De Ambassade van het Koninkrijk der Nederlanden biedt het Ministerie van Buitenlandse Zaken, Buitenlandse Handel en Ontwikkelingssamenwerking haar complimenten aan en heeft de eer, onder verwijzing naar het Ministerieel Akkoord tot instelling van de Europol Drugs Eenheid, vastgesteld tussen de TREVI Ministers tijdens hun bijeenkomst in Kopenhagen van 1 en 2 juni 1993, alsmede naar het besluit van de Europese Raad van 29 oktober 1993 tot vestiging van Europol te 's-Gravenhage, en vooruitlopende op de oprichting van Europol bij verdrag, namens het Koninkrijk der Nederlanden het volgende voor te stellen.

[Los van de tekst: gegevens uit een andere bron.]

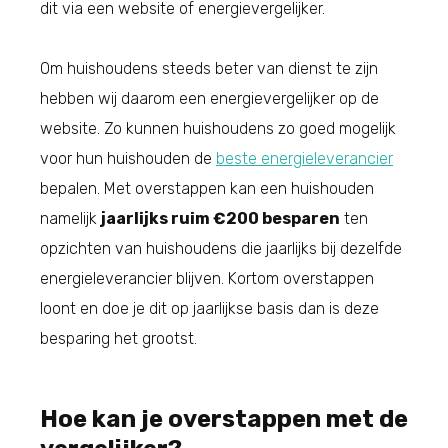
dit via een website of energievergelijker.
Om huishoudens steeds beter van dienst te zijn
hebben wij daarom een energievergelijker op de
website. Zo kunnen huishoudens zo goed mogelijk
voor hun huishouden de
beste energieleverancier
bepalen. Met overstappen kan een huishouden
namelijk
jaarlijks ruim €200 besparen
ten
opzichten van huishoudens die jaarlijks bij dezelfde
energieleverancier blijven. Kortom overstappen
loont en doe je dit op jaarlijkse basis dan is deze
besparing het grootst.
Hoe kan je overstappen met de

1. Verbindingsambtenaren en andere personeelsleden, die ingevolge bovengenoemd Ministerieel Akkoord vanwege de Regering van het Koninkrijk België bij de Europol Drugs Eenheid te 's-Gravenhage worden tewerkgesteld en die zich uit dien hoofde in Nederland vestigen, alsmede hun gezinsleden die deel uitmaken van hun huishouding en die niet de Nederlandse nationaliteit hebben, zullen in en jegens het Koninkrijk der Nederlanden de voorrechten en immuniteiten genieten overeenkomstig de voorrechten en immuniteiten die ingevolge het Verdrag van Wenen inzake Diplomatiek Verkeer van 18 april 1961 toekomen aan leden van de administratieve en technische staf van in Nederland gevestigde diplomatieke zendingen, met dien verstande dat deze immuniteit zich niet zal uitstrekken tot schade veroorzaakt door voertuigen, of andere transportmiddelen die hun eigendom zijn of door hen werden bestuurd, noch tot verkeersovertredingen en dat de immuniteit ten aanzien van de rechtsmacht in strafzaken niet geldt voor gedragingen die niet in de uitoefening van hun functie zijn verricht.

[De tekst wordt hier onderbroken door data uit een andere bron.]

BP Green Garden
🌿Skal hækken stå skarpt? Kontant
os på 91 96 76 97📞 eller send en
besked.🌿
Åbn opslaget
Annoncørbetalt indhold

2. De verplichtingen voor Zendstaten en hun personeel die ingevolge het Verdrag van Wenen van toepassing zijn met betrekking tot leden van de administratieve en technische staf van in Nederland gevestigde diplomatieke zendingen zijn van toepassing met betrekking tot de onder 1. bedoelde personen.

3. Het Koninkrijk der Nederlanden zal de onder 1. bedoelde personen op aanvrage in het bezit stellen van een legitimatiebewijs waaruit hun status blijkt.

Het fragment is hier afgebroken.